The Transportation Security Administration said on Friday, December 12, 2025, that it is renewing its effort to end the collective bargaining agreement that covers airport security screeners, setting up a new legal and political fight over whether frontline Transportation Security Officers should keep union representation while they patrol the nation’s checkpoints.
TSA said it plans in January 2026 to rescind the current seven-year contract reached in May 2025 and running through 2031, and to replace it with what the agency called a “security-focused framework” that would remove collective bargaining and union representation from the screening workforce.

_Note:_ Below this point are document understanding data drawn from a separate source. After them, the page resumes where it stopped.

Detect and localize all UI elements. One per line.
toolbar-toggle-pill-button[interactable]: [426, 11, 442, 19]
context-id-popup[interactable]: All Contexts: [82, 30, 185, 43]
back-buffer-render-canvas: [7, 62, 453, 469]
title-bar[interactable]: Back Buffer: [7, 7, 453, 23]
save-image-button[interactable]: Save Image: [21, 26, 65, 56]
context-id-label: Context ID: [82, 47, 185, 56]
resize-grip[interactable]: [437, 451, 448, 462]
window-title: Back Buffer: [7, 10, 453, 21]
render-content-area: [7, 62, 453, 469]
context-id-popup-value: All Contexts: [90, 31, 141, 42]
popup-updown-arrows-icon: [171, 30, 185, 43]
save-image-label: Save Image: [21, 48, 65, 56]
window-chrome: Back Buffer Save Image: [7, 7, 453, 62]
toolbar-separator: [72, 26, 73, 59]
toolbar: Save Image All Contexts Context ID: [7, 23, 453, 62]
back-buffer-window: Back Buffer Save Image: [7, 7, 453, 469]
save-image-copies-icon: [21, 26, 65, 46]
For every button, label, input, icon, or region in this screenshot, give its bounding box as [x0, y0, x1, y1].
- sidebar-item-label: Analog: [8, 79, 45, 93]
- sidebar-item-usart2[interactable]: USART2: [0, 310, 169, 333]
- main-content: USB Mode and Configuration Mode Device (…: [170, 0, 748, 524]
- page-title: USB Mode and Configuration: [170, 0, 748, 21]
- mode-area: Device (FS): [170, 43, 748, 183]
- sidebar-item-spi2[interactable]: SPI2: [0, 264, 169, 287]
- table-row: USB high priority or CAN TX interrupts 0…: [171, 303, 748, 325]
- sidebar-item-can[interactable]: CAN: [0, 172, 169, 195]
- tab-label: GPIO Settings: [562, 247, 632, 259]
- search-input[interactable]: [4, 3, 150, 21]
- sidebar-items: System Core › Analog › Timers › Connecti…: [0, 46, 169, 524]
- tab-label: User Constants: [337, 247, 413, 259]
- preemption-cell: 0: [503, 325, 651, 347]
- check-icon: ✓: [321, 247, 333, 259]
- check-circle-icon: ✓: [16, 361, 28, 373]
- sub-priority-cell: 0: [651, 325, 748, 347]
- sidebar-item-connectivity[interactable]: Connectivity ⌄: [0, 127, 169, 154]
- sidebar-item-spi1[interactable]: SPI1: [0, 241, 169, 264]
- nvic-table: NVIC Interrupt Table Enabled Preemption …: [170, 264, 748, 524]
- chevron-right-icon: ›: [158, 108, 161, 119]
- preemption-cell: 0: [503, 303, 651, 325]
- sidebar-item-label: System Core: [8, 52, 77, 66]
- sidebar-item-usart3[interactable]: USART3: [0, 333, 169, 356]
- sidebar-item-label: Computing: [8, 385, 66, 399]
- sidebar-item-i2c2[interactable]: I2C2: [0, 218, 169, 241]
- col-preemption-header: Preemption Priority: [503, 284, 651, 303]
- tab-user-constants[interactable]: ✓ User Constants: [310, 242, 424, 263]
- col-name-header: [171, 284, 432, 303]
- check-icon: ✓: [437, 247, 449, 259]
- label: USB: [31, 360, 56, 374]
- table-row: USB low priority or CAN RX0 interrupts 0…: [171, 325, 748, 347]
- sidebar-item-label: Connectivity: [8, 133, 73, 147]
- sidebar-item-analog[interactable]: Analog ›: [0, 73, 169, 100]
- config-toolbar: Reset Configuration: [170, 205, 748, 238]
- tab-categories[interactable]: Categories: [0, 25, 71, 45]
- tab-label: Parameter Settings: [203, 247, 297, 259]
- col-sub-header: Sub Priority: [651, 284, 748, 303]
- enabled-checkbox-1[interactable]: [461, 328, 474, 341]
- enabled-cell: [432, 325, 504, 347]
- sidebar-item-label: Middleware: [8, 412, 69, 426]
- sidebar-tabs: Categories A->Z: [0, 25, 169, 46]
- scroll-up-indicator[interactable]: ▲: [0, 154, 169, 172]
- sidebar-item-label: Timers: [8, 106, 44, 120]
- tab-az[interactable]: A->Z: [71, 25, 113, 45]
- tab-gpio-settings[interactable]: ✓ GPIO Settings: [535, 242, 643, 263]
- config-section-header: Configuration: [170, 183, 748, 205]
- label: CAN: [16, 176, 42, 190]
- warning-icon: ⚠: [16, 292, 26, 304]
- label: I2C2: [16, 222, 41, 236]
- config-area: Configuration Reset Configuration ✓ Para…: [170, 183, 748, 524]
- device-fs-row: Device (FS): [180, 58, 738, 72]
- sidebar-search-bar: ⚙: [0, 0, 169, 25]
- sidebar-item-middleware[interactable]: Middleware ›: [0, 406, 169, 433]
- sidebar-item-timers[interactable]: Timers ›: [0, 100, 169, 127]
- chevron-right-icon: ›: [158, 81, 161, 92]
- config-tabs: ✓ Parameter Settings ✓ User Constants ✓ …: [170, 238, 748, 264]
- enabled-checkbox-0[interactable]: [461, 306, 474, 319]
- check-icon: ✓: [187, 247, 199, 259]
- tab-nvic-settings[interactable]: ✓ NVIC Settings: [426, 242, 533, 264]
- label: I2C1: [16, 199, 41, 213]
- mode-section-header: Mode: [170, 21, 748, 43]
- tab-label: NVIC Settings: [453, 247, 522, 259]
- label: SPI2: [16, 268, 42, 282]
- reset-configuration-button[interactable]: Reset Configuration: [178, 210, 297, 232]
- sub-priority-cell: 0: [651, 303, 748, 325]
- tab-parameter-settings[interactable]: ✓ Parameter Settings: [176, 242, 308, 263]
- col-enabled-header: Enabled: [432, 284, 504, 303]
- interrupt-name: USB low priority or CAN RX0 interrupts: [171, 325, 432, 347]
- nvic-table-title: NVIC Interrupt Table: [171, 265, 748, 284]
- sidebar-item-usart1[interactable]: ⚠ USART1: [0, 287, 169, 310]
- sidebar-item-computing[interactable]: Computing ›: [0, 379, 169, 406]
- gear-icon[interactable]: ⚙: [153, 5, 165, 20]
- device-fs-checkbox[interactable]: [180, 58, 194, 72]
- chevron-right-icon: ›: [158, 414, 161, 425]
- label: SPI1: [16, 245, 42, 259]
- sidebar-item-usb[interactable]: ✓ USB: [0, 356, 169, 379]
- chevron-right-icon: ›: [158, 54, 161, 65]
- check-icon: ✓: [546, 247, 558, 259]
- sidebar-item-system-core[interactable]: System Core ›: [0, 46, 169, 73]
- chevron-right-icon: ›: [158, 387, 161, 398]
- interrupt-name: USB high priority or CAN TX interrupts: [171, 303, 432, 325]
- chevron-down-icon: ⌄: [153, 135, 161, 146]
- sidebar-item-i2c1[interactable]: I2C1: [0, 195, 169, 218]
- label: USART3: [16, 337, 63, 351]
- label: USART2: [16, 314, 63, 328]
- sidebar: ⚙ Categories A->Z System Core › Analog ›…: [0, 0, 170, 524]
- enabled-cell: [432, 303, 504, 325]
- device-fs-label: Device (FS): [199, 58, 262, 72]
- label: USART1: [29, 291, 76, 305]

Rationale from DHS leadership
The announcement leaned on a September 2025 memo from Homeland Security Secretary Kristi Noem, who wrote that TSA screeners “have a primary function of national security” and therefore should not engage in collective bargaining. The agency framed the change as a way to free officers to focus on passenger safety and security tasks rather than labor processes.
“Under the leadership of Secretary Noem, we are ridding the agency of wasteful and time-consuming activities that distracted our officers from their crucial work,” Adam Stahl, the acting TSA deputy administrator, said in a statement.
Stahl said the department wants screeners concentrating on keeping travelers safe, language that mirrors the Trump administration’s broader push to shrink federal bureaucracy and weaken union protections for federal workers.
Legal background and the injunction
The renewed move lands in the shadow of a court fight that has already slowed Noem’s first attempt. In June 2025, U.S. District Judge Marsha Pechman in Seattle issued a preliminary injunction blocking Noem’s February 2025 directive, ruling it:
- “constitutes impermissible retaliation,”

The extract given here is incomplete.